The Equalizer, The Boxtrolls, Tracks, Jimi: All Is By My Side & Take Me to the River


The Equalizer

We've seen Denzel Washington be a badass; we know he can do it, and he remains one of the best at combining action and gunplay with sheer magnetic personality. All three were front and center when he and director Antoine Fuqua first teamed up for Training Day, which gave us a version of Washington who was both villain and character we were still sort of rooting for if only because to lose him from the story meant the film would be something less. So what if Washington presented us with a character who was reserved, hesitant to act, quiet (but not in a menacing way), bordering on boring? Well, it's still Denzel Washington, so he'd just make that character a different kind of badass.

Based exceedingly loosely on the 1980s television series, The Equalizer presents us with Washington as Robert McCall, a widower and former black ops operative who is living a quiet existence working at a Boston home supply superstore (you don't have to be Macgyver to see the weapons possibilities throughout a Home Depot) and keeping to himself and his very odd schedule. He faked his death years earlier and just wants to live a non-violent life that includes visiting his neighborhood diner where Teri (Chloë Grace Moretz), a young prostitute in trouble with her Russian pimp, hangs out quite a bit. The two just talk, mostly about books, but they form a strange bond that helps McCall feel somewhat connected to the world.
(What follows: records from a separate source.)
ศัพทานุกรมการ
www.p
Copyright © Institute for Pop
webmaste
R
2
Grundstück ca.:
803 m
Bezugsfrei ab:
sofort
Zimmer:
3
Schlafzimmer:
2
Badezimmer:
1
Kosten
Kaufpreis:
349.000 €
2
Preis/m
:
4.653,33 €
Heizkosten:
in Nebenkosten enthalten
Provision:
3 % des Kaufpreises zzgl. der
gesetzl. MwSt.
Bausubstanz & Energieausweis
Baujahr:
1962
Details on McCall's earlier life are scarce (perhaps being saved for an inevitable and quite welcome follow-up film in what the makers are clearly hoping will be a franchise), but these early scenes that chronicle his day-to-day routine are fascinating if only to see Washington do ordinary, mundane things that are nevertheless meticulously planned out and efficiently executed. He also seems intent on being a good guy, helping fellow store employee Ralphie (Johnny Skourtis) eat healthier so he can lose weight to qualify to become a security guard at the store. It's actually a welcome change to watch Washington play a normal guy with a secret, and it makes his eventual transition to instrument of destruction all the more interesting.
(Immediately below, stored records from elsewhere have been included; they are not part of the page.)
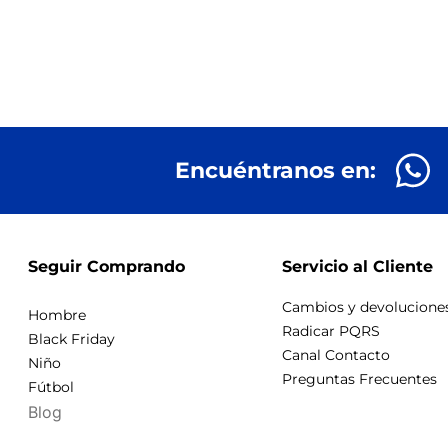
Encuéntranos en:
Seguir Comprando
Servicio al Cliente
Cambios y devolucione
Hombre
Radicar PQRS
Black Friday
Canal Contacto
Niño
Preguntas Frecuentes
Fútbol
Blog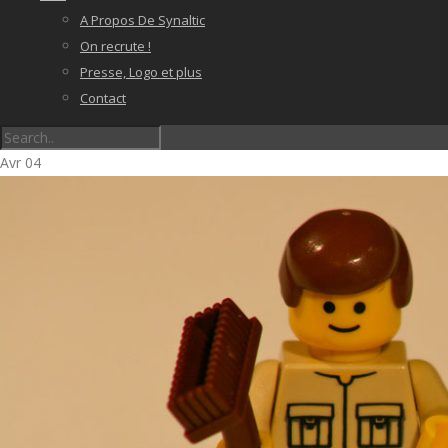
A Propos De Synaltic
On recrute !
Presse, Logo et plus
Contact
Avr
04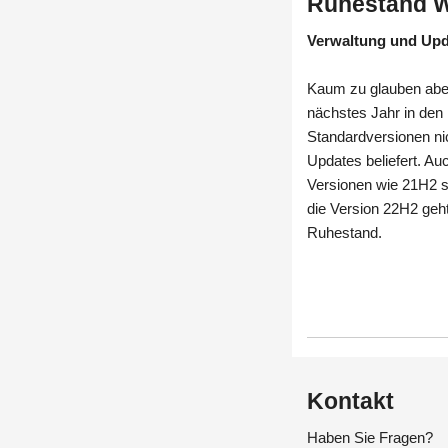
Ruhestand 
Verwaltung und Up
Kaum zu glauben aber
nächstes Jahr in den
Standardversionen n
Updates beliefert. Au
Versionen wie 21H2 s
die Version 22H2 geh
Ruhestand.
Kontakt
Haben Sie Fragen?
After Teri is brutally beaten by her pimp, McCall takes it upon himself to avenge her, and what starts out as an exercise in teaching a pimp a lesson turns into McCall getting himself in over his head with a nasty Russian mob (is there any other kind?), including a bit of evil named Teddy (Marton Csokas, who's had a busy year with supporting roles in Sin City: A Dame to Kill For, The Amazing Spider-Man 2 and Noah), a hitman for the big boss Vladimir Pushkin (Vladimir Kulich). And with the same fascinating efficiency as other things in his life, McCall sets up these slightly cookie-cutter villains for an ugly, violent fall.

(SIDEBAR: Can I just say, thank goodness the Russian are our enemies again? It really does make spotting the villains so much easier in films these days.)

Despite a few misses along the way, I've always liked the way director Fuqua (The Replacement Killers, Brooklyn's Finest, Olympus Has Fallen) makes movies. And with a deceptively simple script from Richard Wenk (16 Blocks), The Equalizer is a solid first chapter that ends essentially setting up a version of the McCall that is more familiar to fans of the series (he places an ad in the paper to which those in trouble can respond). I especially liked a tease sequence where McCall leaves Boston for a spell just to collect himself and ends up at the doorstep of former "Agency" colleagues Brian and Susan Plummer (Bill Pullman and Melissa Leo). The scene is great because it gives us just enough detail about McCall's former life to hook us, and it allows us to see him slightly more confident around those who know he has every right to be.

I guarantee you some reviewers will complain about the running time (about 130 minutes) of The Equalizer, and those are likely people who have a very set way of thinking about how action movies should be paced. But this film is going for something different. It bothers to build characters (well, some of them) and doesn't care if you're in a hurry to get to the next blood-spurting gun battle. Trust me, when we get there, you'll be satisfied.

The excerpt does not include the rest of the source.